Ich glaube, jede(r) von uns könnte obige Zuschreibungen um eine lange eigene Liste ergänzen- aus Begegnungen, Diskussionen, Gesprächen, Gedankenkarussell ….
Auch wenn es eine sehr gewohnte, wenn auch aus unserer Sicht ganz und gar nicht natürliche und hilfreiche Vorgangsweise ist, die Schuld für die Schwierigkeiten, in denen wir – gerade – stecken, anderen anzulasten, würde ich mir sehr viel mehr Achtsamkeit wünschen in dieser Zeit der Pandemie.
Ich möchte von ein paar persönlichen Beispielen erzählen und freue mich auf Beiträge aus der Leserschaft, denn ich denke, die Vielfalt ist hier enorm:
„Brav“ – wir haben unseren Wohnzimmerteppich einer Reinigungsfirma übergeben.
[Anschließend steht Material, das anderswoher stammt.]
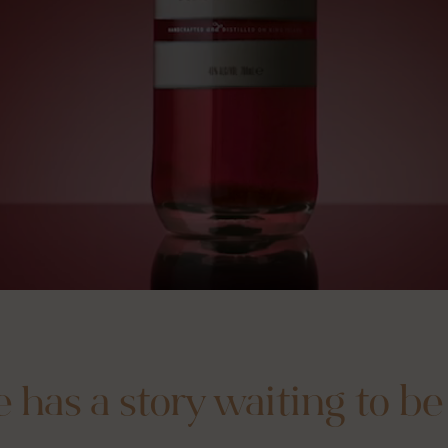
e has a story waiting to be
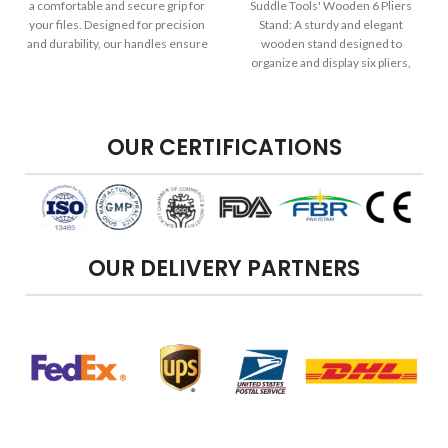
a comfortable and secure grip for
Suddle Tools' Wooden 6 Pliers
your files. Designed for precision
Stand: A sturdy and elegant
and durability, our handles ensure
wooden stand designed to
your filing tasks are efficient and
organize and display six pliers,
effective.
keeping them easily accessible for
your jewelry-making or crafting
needs.
OUR CERTIFICATIONS
OUR DELIVERY PARTNERS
Bei der Übergabe und in einem kurzen Gespräch mit dem Chef der Firma sagte dieser über seinen Mitarbeiter: „Er ist sehr brav. Auch seine Frau und Kinder sind sehr brav. Er ist verlässlich und pünktlich.“ Der Mann, gleich alt wie der Chef, stammend aus Afghanistan, stand daneben. Auch wenn er es mit Sicherheit gut meinte, so hat es mich selbst doch innerlich geschüttelt, als ich das hörte. Augenhöhe, Respekt – das waren die wesentlichen Punkte, die da für mich spruchreif wurden. Schon die kleine Nuance: „ICH FINDE, er ist sehr …“ hätte die Schieflage dieser Kommunikationssituation mehr in Richtung Balance verschoben. Gut gemeint – jedoch für mich doch nicht so passend …
In einer Gemeindefachzeitschrift las ich gestern, „Die Hirnlosigkeit einiger weniger führt zur Arbeitslosigkeit Vieler.“ Mich stören solche Formulierungen enorm, denn sie heizen – meiner Meinung nach – die Spannung in unserer Gesellschaft an und führen in keiner Hinsicht zu Veränderungen, die wir uns wünschen. Sie schüren den Zwang und den Widerstand. Sie bringen uns Menschen gegeneinander auf.
In einer Gemeindesitzung gab es zu hören: „Das ist nur, weil die Leute so undiszipliniert sind!“ Nach dieser Aussage gingen weitere Aussagen die Runde. Ich wurde zunehmend unrunder, bis ich darum bat, dass Aussagen über Nicht-Anwesende beendet werden mögen, weil sie nicht dazu Stellung nehmen könnten. Ein paar erstaunte, irritierte Blicke – und es wurde in der Tagesordnung weiter gearbeitet. Ich möchte nicht behaupten, das ich stolz bin auf so etwas. Mir wäre es sehr recht, wenn wir Menschen lernen, unsere Kommunikation selbstverantwortlicher & selbstreflektierter zu gestalten. Denn, wie können wir hier im Raum wissen, ob Leute „diszipliniert“ oder „undiszipliniert“ sind? Erstens finde ich, können wir es nicht beurteilen. Zweitens finde ich, steht es uns auch nicht zu. Drittens lassen, finde ich, solche Aussagen die Augenhöhe vermissen. Sie lassen die Idee aufkommen, Menschen seien nicht mündig … und da komme ich in Rage.
Marshalls Aussage:“ Wo immer Menschen andere verurteilen, tragen sie zur Gewalt bei,“ wird für mich hier und in solchen Situationen hautnah spürbar. Und klar, ich möchte nicht behaupten, dass ich da immer urteilsfrei unterwegs bin, nein. Doch ich arbeite, so gut ich kann, daran. Denn Worte sind wirklich sehr mächtig – und je mehr Bewusstsein wir in unsere Sprache hineinlegen, desto mehr werden wir, denke ich, jene Gesellschaft erleben, nach der wir uns alle sehnen – einem Miteinander, das das Wohlbefinden aller im Blick hält und getragen ist von Mitgefühl für sich selbst und andere.
Danke an alle LeserInnen, denn ich bin zuversichtlich, ihr arbeitet auch alle daran …
Ich freu mich auf Austausch mit euch.